VESPER protocol consists of three steps:

(1) To identify the best superimposition of two EM maps, each map is firstly converted to a set of unit vectors using the mean shift algorithm.

(2) The best superimposition of two maps is identified using the fast Fourier transform (FFT). For each rotation sampled, a translation scan is performed using FFT to optimize the summation of dot products of matched vectors (DOT score).

(3) For each of the top 10 models from FFT search, VESPER performs 5° local refinement along each axis and then write top 10 models after the refinement into the output file.

Given a query map, all other maps in the database are ranked by their similarity to the query, which is measured by the normalized score Z-score of the best superimposition. To calculate the Z-score, we firstly cluster the best DOT score for each of the sampled rotations using single-linkage clustering at cutoff = 20% * (Maximum DOT score – Minimum DOT score). Z-score for the best superimposition is then calculated using mean and standard deviation of the largest cluster.

Usage

(1) Identify the best superimposition between two EM maps by VESPER.

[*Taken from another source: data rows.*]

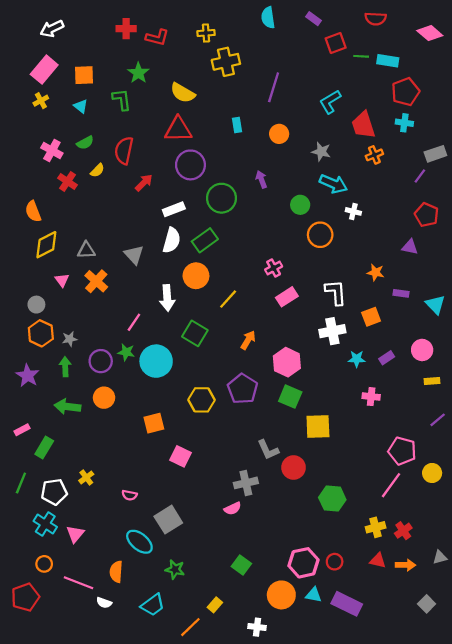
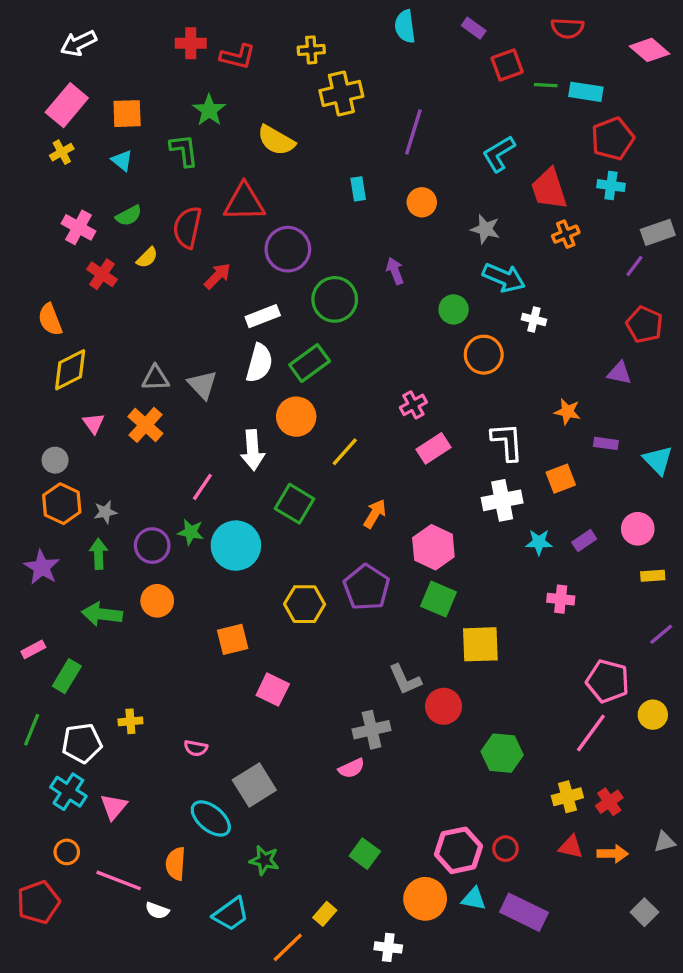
red triangle: (178, 129) -> (244, 202), moved
gray triangle: (86, 250) -> (156, 378), moved
yellow cross: (86, 477) -> (130, 721), turned 32

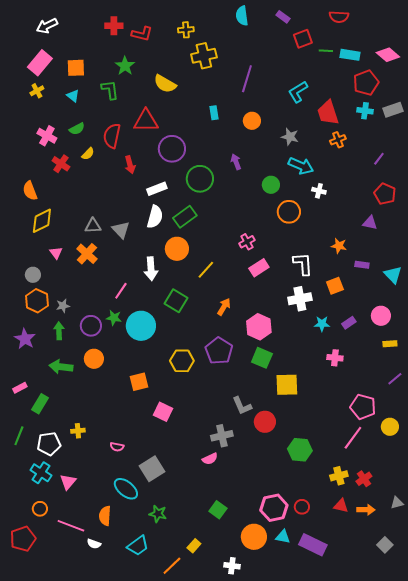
pink diamond: (649, 50) -> (388, 55), moved
gray rectangle: (658, 232) -> (393, 110), moved
red arrow: (217, 276) -> (130, 165), turned 120

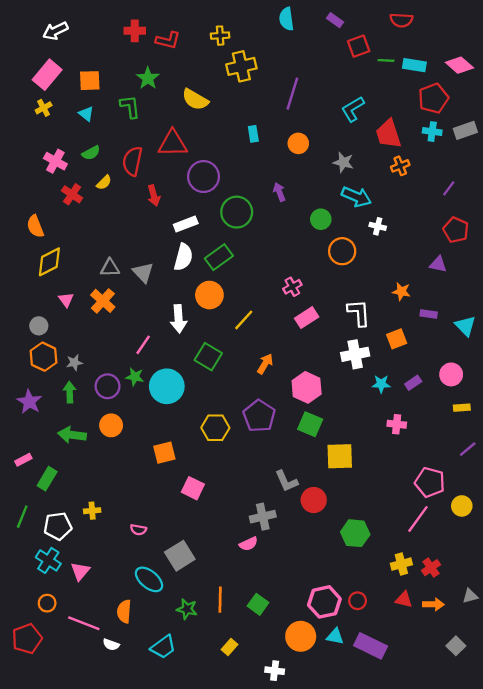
orange line: (172, 566) -> (220, 600), moved, turned -45

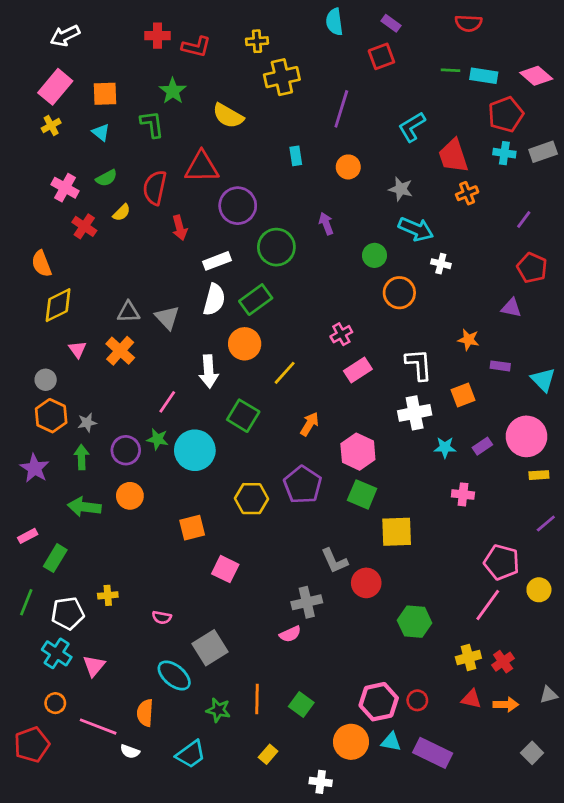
red square: (359, 46) -> (381, 56), moved
pink circle: (451, 374) -> (526, 436), size x1.5

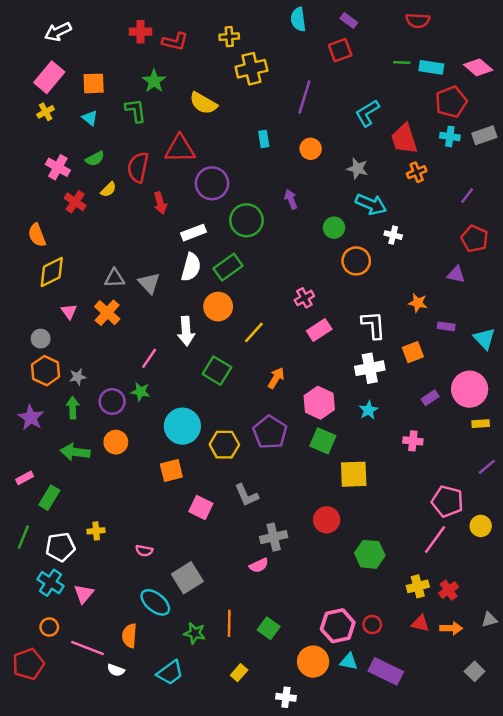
cyan star: (445, 447) -> (369, 410), moved, turned -30
cyan circle: (195, 450) -> (182, 426), moved
gray L-shape: (334, 561) -> (246, 495), moved

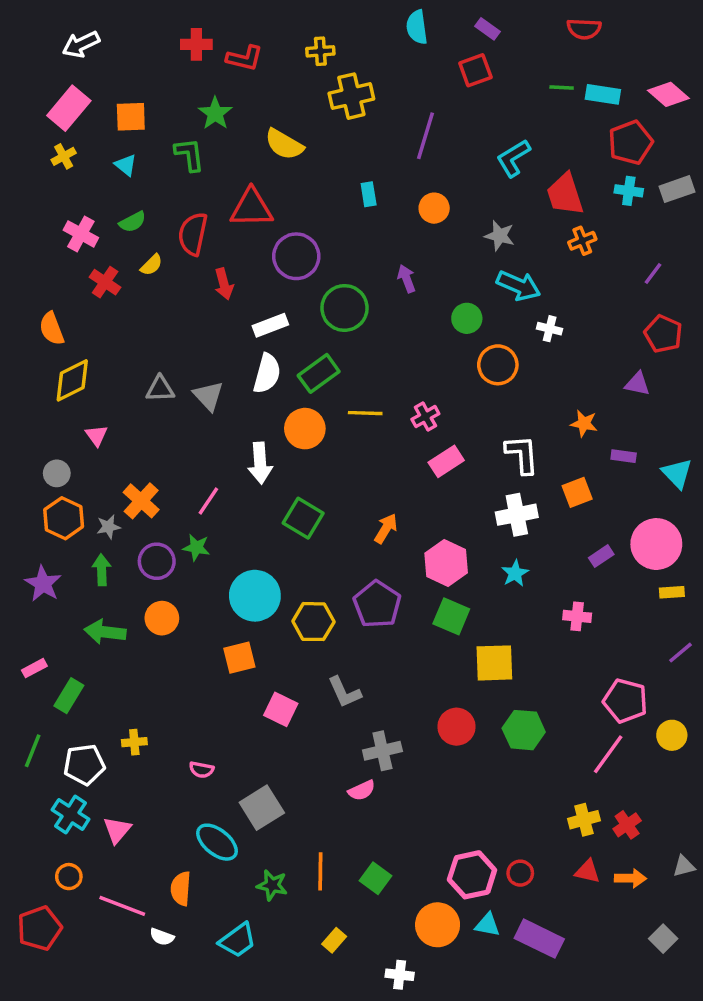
orange cross: (107, 313) -> (141, 501), moved
yellow line: (254, 332) -> (365, 413), moved, turned 50
green hexagon: (370, 554) -> (524, 730), moved

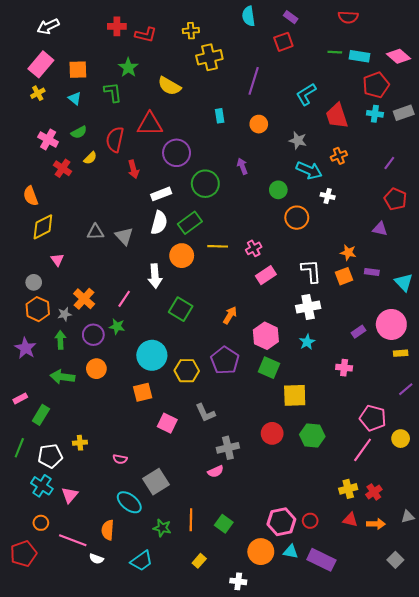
orange cross: (582, 241) -> (339, 156), moved
orange square: (577, 492) -> (344, 276), moved

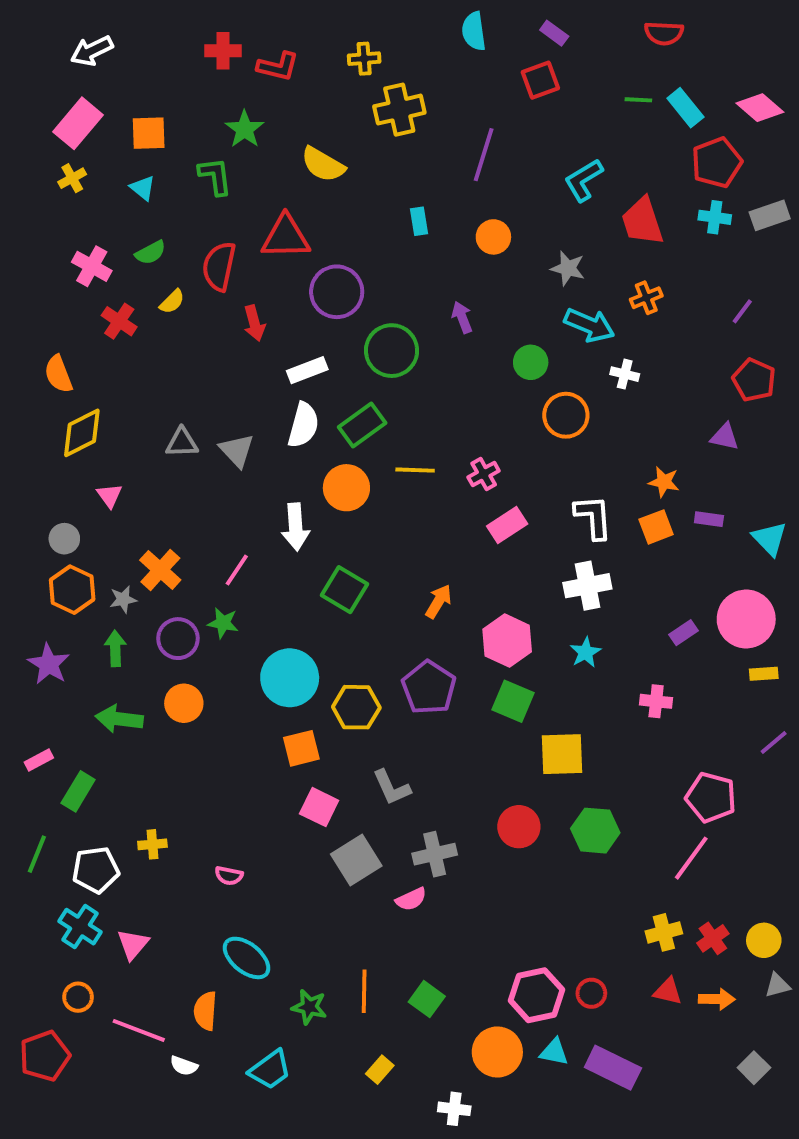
cyan rectangle: (359, 56) -> (685, 108), turned 42
orange square: (143, 392) -> (301, 748), moved
yellow circle: (401, 439) -> (764, 940), moved
gray square: (156, 482) -> (356, 860), moved

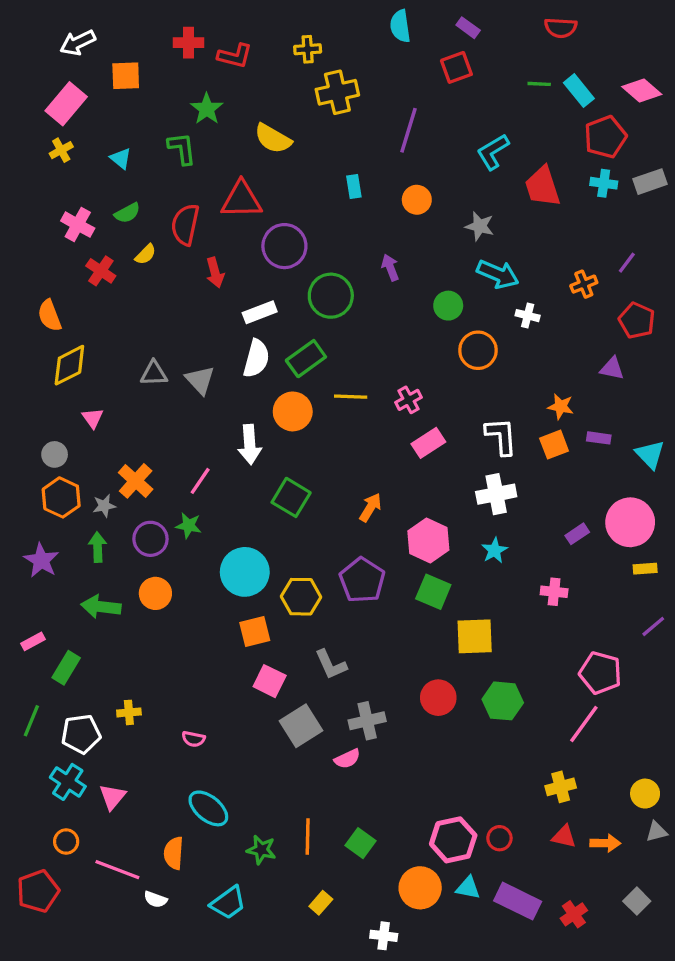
orange square: (149, 133) -> (126, 76), moved
orange cross: (646, 298) -> (584, 284), moved
red cross: (713, 938) -> (574, 914), moved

Usage: VESPER -a [MAP1.mrc (large)] -b [MAP2.mrc (small)] [(option)]

---Options---
-t [float] : Threshold of density map1 def=0.000
-T [float] : Threshold of density map2 def=0.000
-g [float] : Bandwidth of the gaussian filter
             def=16.0, sigma = 0.5*[float]
-s [float] : Sampling grid space def=7.0
-A [float] : Sampling Angle interval def=30.0
-c [int  ] : Number of cores for threads def=2
-N [int  ] : Refine Top [int] models def=10
-S         : Show topN models in PDB format def=false
-V         : Vector Products Mode def=true
-L         : Overlap Mode def=false
-C         : Cross Correlation Coefficient Mode def=false
             Using normalized density value by Gaussian Filter
-P         : Pearson Correlation Coefficient Mode def=false
             Using normalized density value by Gaussian Filter and average density
-F         : Laplacian Filtering Mode def=false
-E         : Evaluation mode of the current position def=false

(2) Calculate the normalized score Z-score for each of top 10 models in VESPER output.

python cluster_score.py:
usage: cluster_score.py [-h] -i INPUT_FILE [-c CUTOFF] [-o OUT_NAME]

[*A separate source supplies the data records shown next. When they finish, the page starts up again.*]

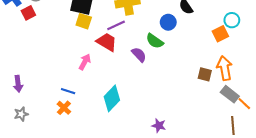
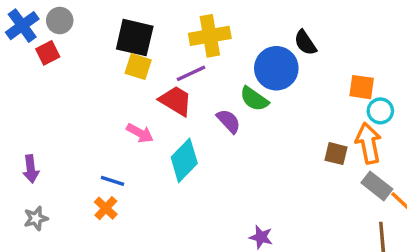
cyan circle: (232, 20) -> (380, 111), moved
blue circle: (168, 22) -> (276, 68), size x1.6
orange square: (220, 34) -> (362, 87), turned 35
pink arrow: (85, 62) -> (140, 133), turned 91
cyan diamond: (112, 98) -> (184, 160), moved

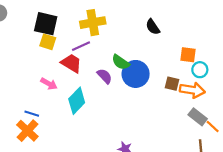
blue circle: (276, 68) -> (136, 74), moved
orange arrow: (368, 143) -> (192, 90), turned 110
brown square: (336, 154) -> (172, 84), moved
orange cross: (106, 208) -> (27, 131), size x1.5

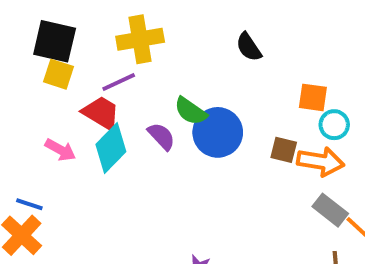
cyan diamond: (77, 101) -> (111, 148), moved

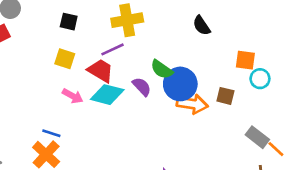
black square: (55, 41) -> (69, 22), size x0.6
yellow square: (58, 74) -> (65, 59), moved
cyan diamond: (111, 148) -> (107, 95), turned 60
orange arrow: (321, 162) -> (192, 104), moved

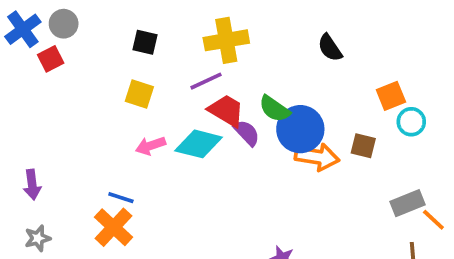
orange square: (245, 60) -> (391, 96), turned -30
red trapezoid: (101, 71) -> (226, 111), moved
pink arrow: (73, 96) -> (151, 146), turned 132
gray rectangle: (257, 137) -> (408, 203), turned -60

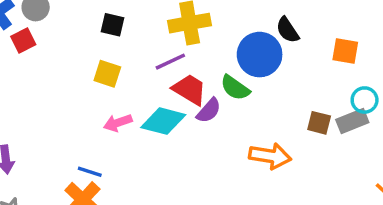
orange square: (391, 96) -> (345, 51), moved, turned 32
blue circle: (300, 129) -> (260, 55), moved
purple semicircle: (247, 133) -> (209, 111), turned 84
orange arrow: (317, 157) -> (270, 156), moved
gray rectangle: (408, 203) -> (352, 121), moved

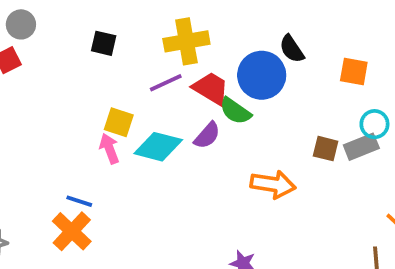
yellow square: (107, 74) -> (119, 122), moved
red trapezoid: (190, 90) -> (211, 88), moved
pink arrow: (118, 123) -> (109, 149), turned 88

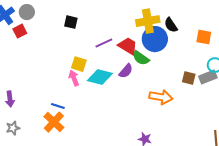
yellow cross: (186, 41) -> (148, 21), moved

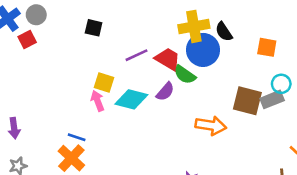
brown square: (189, 78) -> (247, 101), size x1.6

Calculate the normalized z-score for top 10 models from VESPER. Normalized
z-scores for top 10 models are written into the output file.

optional arguments:
  -h, --help            show this help message and exit
  -i INPUT_FILE, --input INPUT_FILE
                        Required. Name of input file.
  -c CUTOFF             Optional. Clustering cutoff ranging from 0 to 1.
                        Default = 0.2.
  -o OUT_NAME, --output OUT_NAME
                        Optional. Name of output file. If not specified, the
                        output file would be named as input filename followed
                        by .normzscore.

1. Compile VESPER source code.

Firstly download VESPER code from github.

git clone https://github.com/kiharalab/VESPER

Next, change into VESPER_code directory and compile from the source codes.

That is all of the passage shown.